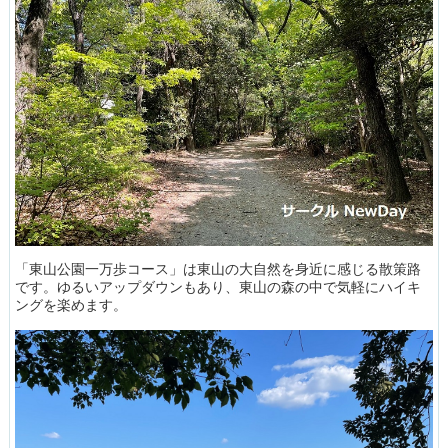
「東山公園一万歩コース」は東山の大自然を身近に感じる散策路
です。ゆるいアップダウンもあり、東山の森の中で気軽にハイキ
ングを楽めます。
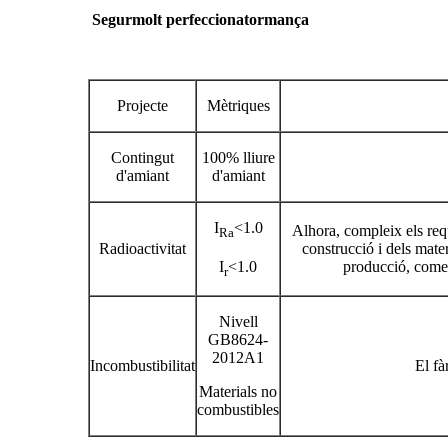
Segur
molt perfeccionat
ormança
Projecte
Mètriques
Contingut
100% lliure
d'amiant
d'amiant
I
<1.0
Alhora, compleix els requ
Ra
Radioactivitat
construcció i dels mater
I
<1.0
producció, comerc
r
Nivell
GB8624-
2012A1
Incombustibilitat
El f
Materials no
combustibles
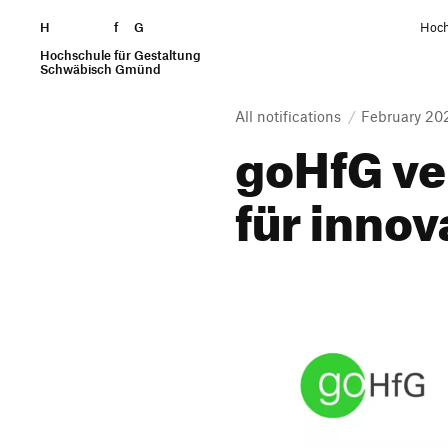
H
Skip to content
f
G
Hoch
Hochschule für Gestaltung
Search
Schwäbisch Gmünd
All notifications
February 20
goHfG ver
für inno­v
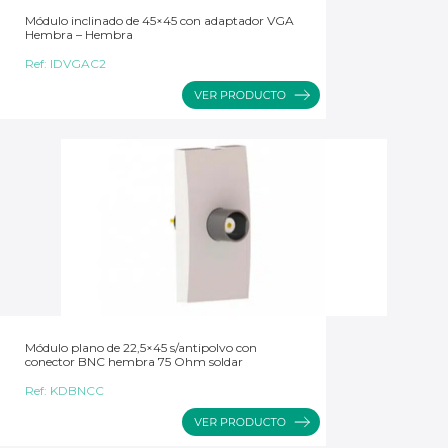
Módulo inclinado de 45×45 con adaptador VGA
Hembra – Hembra
Ref:
IDVGAC2
Módulo plano de 22,5×45 s/antipolvo con
conector BNC hembra 75 Ohm soldar
Ref:
KDBNCC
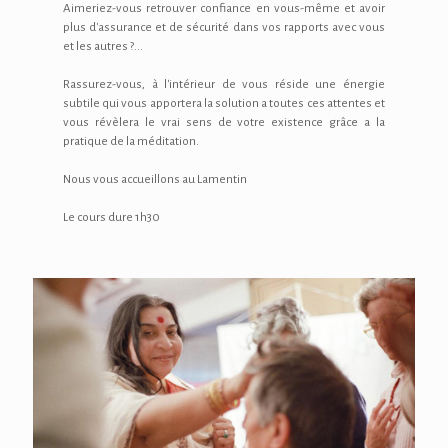
Aimeriez-vous retrouver confiance en vous-même et avoir
plus d'assurance et de sécurité dans vos rapports avec vous
et les autres ?...
Rassurez-vous, à l'intérieur de vous réside une énergie
subtile qui vous apportera la solution a toutes ces attentes et
vous révèlera le vrai sens de votre existence grâce a la
pratique de la méditation.
Nous vous accueillons au Lamentin
Le cours dure 1h30
SAHAJA YOGA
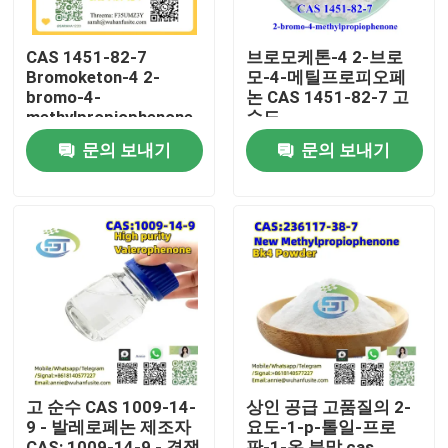
CAS 1451-82-7
브로모케톤-4 2-브로
Bromoketon-4 2-
모-4-메틸프로피오페
bromo-4-
논 CAS 1451-82-7 고
methylpropiophenone
순도
고순도
문의 보내기
문의 보내기
집
제품
고 순수 CAS 1009-14-
상인 공급 고품질의 2-
9 - 발레로페논 제조자
요도-1-p-톨일-프로
우리에 대하여
CAS: 1009-14-9 - 경쟁
판-1-온 분말 cas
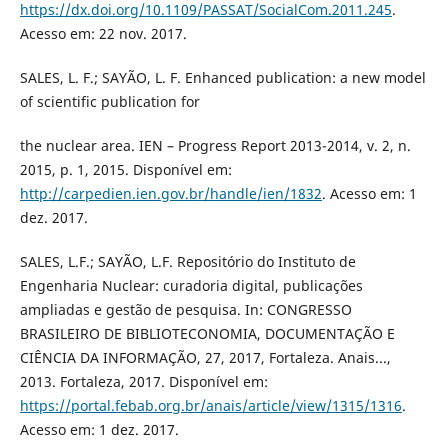
https://dx.doi.org/10.1109/PASSAT/SocialCom.2011.245
.
Acesso em: 22 nov. 2017.
SALES, L. F.; SAYÃO, L. F. Enhanced publication: a new model
of scientific publication for
the nuclear area. IEN – Progress Report 2013-2014, v. 2, n.
2015, p. 1, 2015. Disponível em:
http://carpedien.ien.gov.br/handle/ien/1832
. Acesso em: 1
dez. 2017.
SALES, L.F.; SAYÃO, L.F. Repositório do Instituto de
Engenharia Nuclear: curadoria digital, publicações
ampliadas e gestão de pesquisa. In: CONGRESSO
BRASILEIRO DE BIBLIOTECONOMIA, DOCUMENTAÇÃO E
CIÊNCIA DA INFORMAÇÃO, 27, 2017, Fortaleza. Anais...,
2013. Fortaleza, 2017. Disponível em:
https://portal.febab.org.br/anais/article/view/1315/1316
.
Acesso em: 1 dez. 2017.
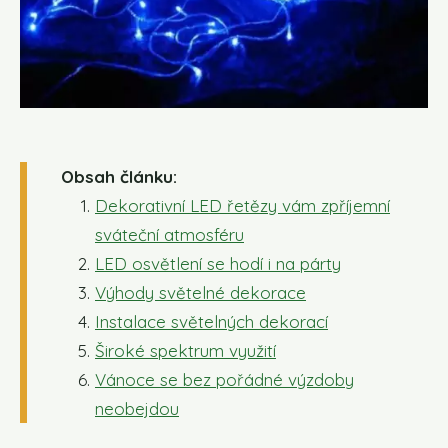
Obsah článku:
Dekorativní LED řetězy vám zpříjemní
sváteční atmosféru
LED osvětlení se hodí i na párty
Výhody světelné dekorace
Instalace světelných dekorací
Široké spektrum využití
Vánoce se bez pořádné výzdoby
neobejdou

....

Copy out each record word for word and omit any pictures.

§ SOLVED PROBLEM
「東山公園一万歩コース」は東山の大自然を身近に感じる散策路
です。ゆるいアップダウンもあり、東山の森の中で気軽にハイキ
ングを楽めます。
Segur
molt perfeccionat
ormança
Projecte
Mètriques
Contingut
100% lliure
d'amiant
d'amiant
I
<1.0
Alhora, compleix els requ
Ra
Radioactivitat
construcció i dels mater
I
<1.0
producció, comerc
r
Nivell
GB8624-
2012A1
Incombustibilitat
El f
Materials no
combustibles
H
Skip to content
f
G
Hoch
Hochschule für Gestaltung
Search
Schwäbisch Gmünd
All notifications
February 20
goHfG ver
für inno­v
Módulo inclinado de 45×45 con adaptador VGA
Hembra – Hembra
Ref:
IDVGAC2
Módulo plano de 22,5×45 s/antipolvo con
conector BNC hembra 75 Ohm soldar
Ref:
KDBNCC
Aimeriez-vous retrouver confiance en vous-même et avoir
plus d'assurance et de sécurité dans vos rapports avec vous
et les autres ?...
Rassurez-vous, à l'intérieur de vous réside une énergie
subtile qui vous apportera la solution a toutes ces attentes et
vous révèlera le vrai sens de votre existence grâce a la
pratique de la méditation.
Nous vous accueillons au Lamentin
Le cours dure 1h30
SAHAJA YOGA
CAS 1451-82-7
브로모케톤-4 2-브로
Bromoketon-4 2-
모-4-메틸프로피오페
bromo-4-
논 CAS 1451-82-7 고
methylpropiophenone
순도
고순도
문의 보내기
문의 보내기
집
제품
고 순수 CAS 1009-14-
상인 공급 고품질의 2-
9 - 발레로페논 제조자
요도-1-p-톨일-프로
우리에 대하여
CAS: 1009-14-9 - 경쟁
판-1-온 분말 cas
https://dx.doi.org/10.1109/PASSAT/SocialCom.2011.245
.
Acesso em: 22 nov. 2017.
SALES, L. F.; SAYÃO, L. F. Enhanced publication: a new model
of scientific publication for
the nuclear area. IEN – Progress Report 2013-2014, v. 2, n.
2015, p. 1, 2015. Disponível em:
http://carpedien.ien.gov.br/handle/ien/1832
. Acesso em: 1
dez. 2017.
SALES, L.F.; SAYÃO, L.F. Repositório do Instituto de
Engenharia Nuclear: curadoria digital, publicações
ampliadas e gestão de pesquisa. In: CONGRESSO
BRASILEIRO DE BIBLIOTECONOMIA, DOCUMENTAÇÃO E
CIÊNCIA DA INFORMAÇÃO, 27, 2017, Fortaleza. Anais...,
2013. Fortaleza, 2017. Disponível em:
https://portal.febab.org.br/anais/article/view/1315/1316
.
Acesso em: 1 dez. 2017.
Obsah článku:
Dekorativní LED řetězy vám zpříjemní
sváteční atmosféru
LED osvětlení se hodí i na párty
Výhody světelné dekorace
Instalace světelných dekorací
Široké spektrum využití
Vánoce se bez pořádné výzdoby
neobejdou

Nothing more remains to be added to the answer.